### Action item:
Only lines with the string "master" are wanted. Pull them out of the data.

### Information given:
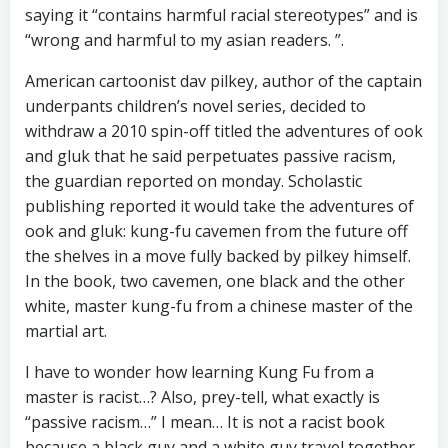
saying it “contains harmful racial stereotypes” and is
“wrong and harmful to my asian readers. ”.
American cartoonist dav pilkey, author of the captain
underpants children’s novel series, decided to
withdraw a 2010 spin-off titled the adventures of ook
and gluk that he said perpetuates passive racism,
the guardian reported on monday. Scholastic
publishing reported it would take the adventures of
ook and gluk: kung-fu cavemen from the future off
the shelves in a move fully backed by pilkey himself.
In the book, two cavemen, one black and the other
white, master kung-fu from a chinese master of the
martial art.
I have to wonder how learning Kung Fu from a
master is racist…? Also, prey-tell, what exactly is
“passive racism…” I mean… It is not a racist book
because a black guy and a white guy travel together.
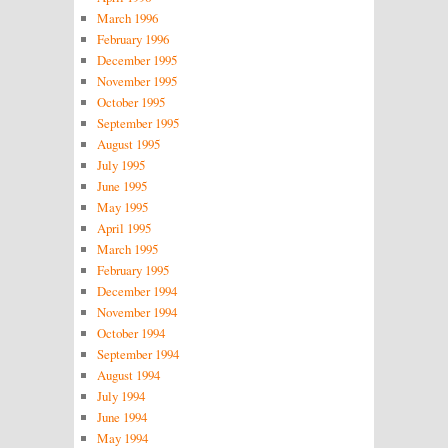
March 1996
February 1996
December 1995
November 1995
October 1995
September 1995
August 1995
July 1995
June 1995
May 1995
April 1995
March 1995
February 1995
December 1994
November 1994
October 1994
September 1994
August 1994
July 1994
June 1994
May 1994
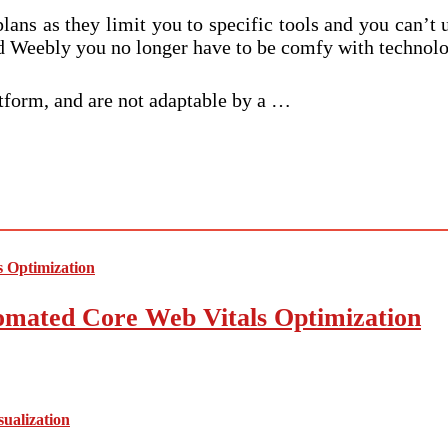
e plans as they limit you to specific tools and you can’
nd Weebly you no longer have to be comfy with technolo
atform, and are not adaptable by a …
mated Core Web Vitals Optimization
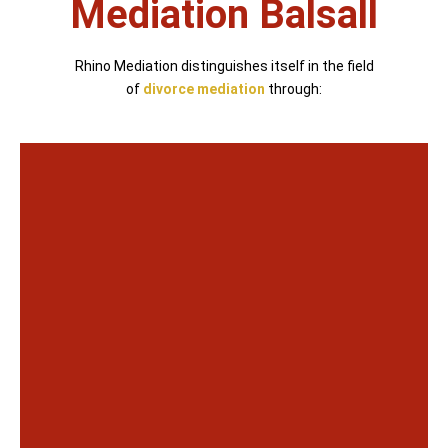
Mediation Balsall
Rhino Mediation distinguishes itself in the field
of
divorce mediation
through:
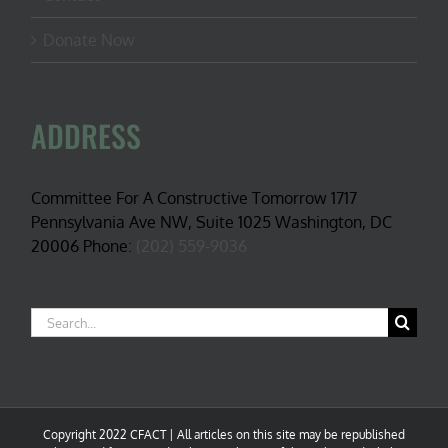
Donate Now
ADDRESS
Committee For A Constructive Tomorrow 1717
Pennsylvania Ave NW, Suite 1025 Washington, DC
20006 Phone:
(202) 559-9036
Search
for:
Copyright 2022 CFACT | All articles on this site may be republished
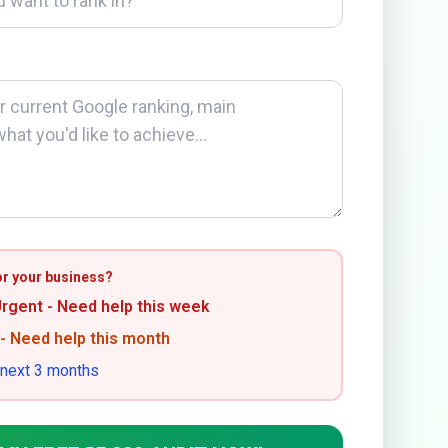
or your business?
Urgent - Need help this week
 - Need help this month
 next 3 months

---

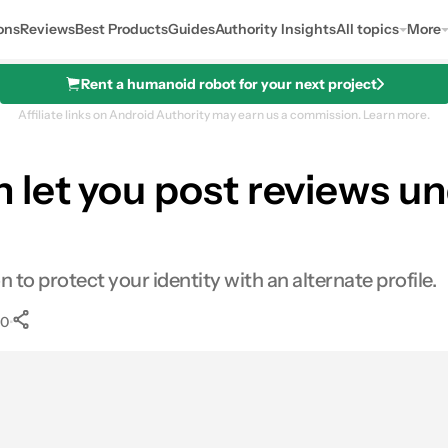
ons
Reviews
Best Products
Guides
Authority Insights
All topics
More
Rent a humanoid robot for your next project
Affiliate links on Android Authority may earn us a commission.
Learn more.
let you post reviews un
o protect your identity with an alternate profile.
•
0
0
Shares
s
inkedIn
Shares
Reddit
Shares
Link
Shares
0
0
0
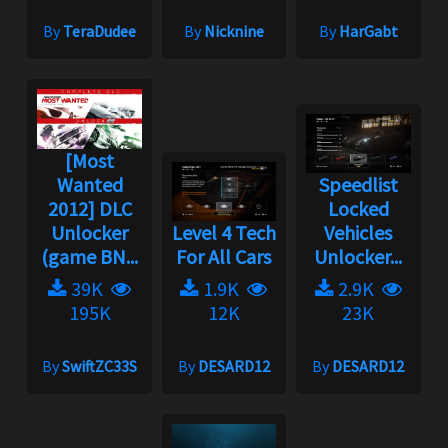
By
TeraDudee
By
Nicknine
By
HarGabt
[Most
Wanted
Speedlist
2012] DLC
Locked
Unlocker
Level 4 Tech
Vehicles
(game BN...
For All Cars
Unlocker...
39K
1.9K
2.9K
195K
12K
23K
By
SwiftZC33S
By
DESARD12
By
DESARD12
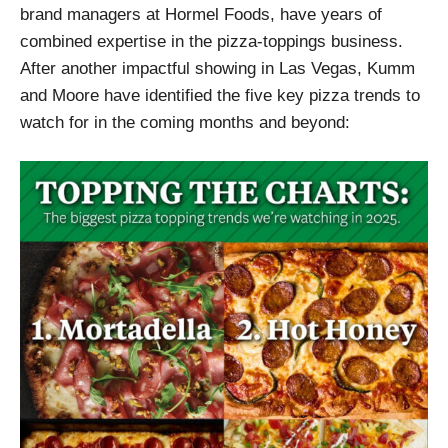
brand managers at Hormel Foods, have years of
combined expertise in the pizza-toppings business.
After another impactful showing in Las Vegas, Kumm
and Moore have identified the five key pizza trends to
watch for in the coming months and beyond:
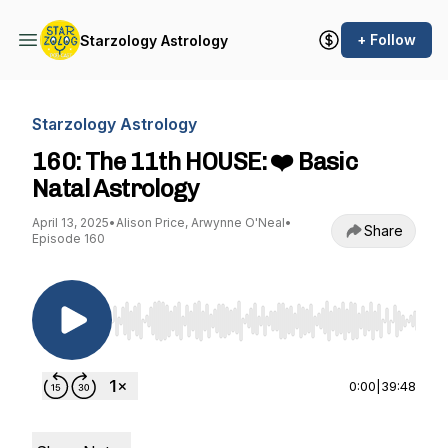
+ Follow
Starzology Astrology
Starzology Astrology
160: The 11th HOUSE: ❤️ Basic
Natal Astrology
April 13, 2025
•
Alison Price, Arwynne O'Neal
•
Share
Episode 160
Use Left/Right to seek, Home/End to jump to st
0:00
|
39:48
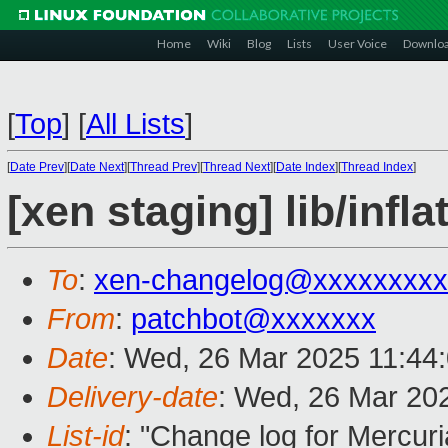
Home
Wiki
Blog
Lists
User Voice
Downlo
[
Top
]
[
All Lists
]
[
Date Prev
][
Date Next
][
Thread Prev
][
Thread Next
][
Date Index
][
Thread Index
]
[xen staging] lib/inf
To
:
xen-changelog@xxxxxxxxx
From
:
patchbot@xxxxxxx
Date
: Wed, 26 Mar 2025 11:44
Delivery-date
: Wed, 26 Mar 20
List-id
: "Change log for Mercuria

---

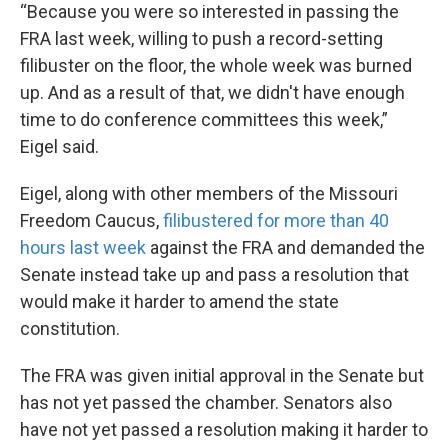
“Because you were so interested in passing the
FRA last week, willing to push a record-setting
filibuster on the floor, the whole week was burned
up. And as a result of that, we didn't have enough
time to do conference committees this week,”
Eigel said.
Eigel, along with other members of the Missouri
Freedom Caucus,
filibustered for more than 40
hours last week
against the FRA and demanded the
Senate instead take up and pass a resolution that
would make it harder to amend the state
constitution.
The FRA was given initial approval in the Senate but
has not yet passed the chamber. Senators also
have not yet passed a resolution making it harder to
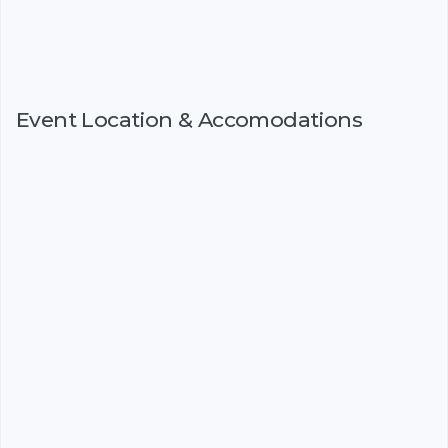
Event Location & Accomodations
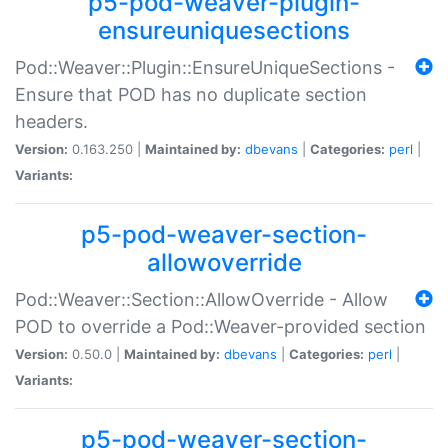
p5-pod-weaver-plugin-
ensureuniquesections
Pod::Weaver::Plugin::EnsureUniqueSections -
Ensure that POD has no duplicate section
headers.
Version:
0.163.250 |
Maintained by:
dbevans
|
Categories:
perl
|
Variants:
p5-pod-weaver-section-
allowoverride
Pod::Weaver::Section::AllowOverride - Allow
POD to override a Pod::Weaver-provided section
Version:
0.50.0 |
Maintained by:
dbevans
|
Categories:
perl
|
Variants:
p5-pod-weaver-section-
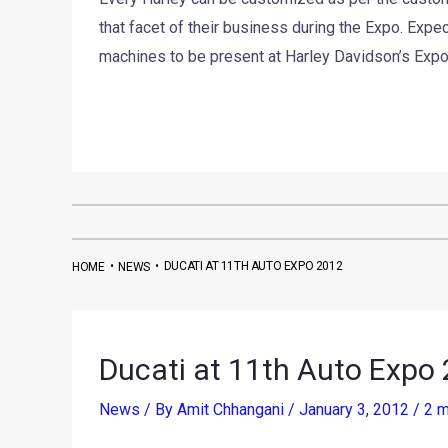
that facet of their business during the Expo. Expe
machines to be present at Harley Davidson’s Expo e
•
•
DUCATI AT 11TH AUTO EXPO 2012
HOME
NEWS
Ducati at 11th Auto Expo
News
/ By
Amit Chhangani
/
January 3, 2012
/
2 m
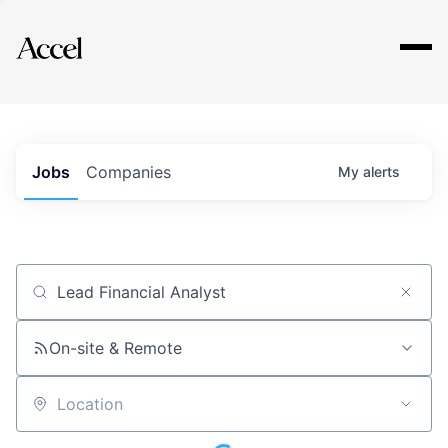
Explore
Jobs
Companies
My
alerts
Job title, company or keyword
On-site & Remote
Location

### Your response:
white, master kung-fu from a chinese master of the
master is racist…? Also, prey-tell, what exactly is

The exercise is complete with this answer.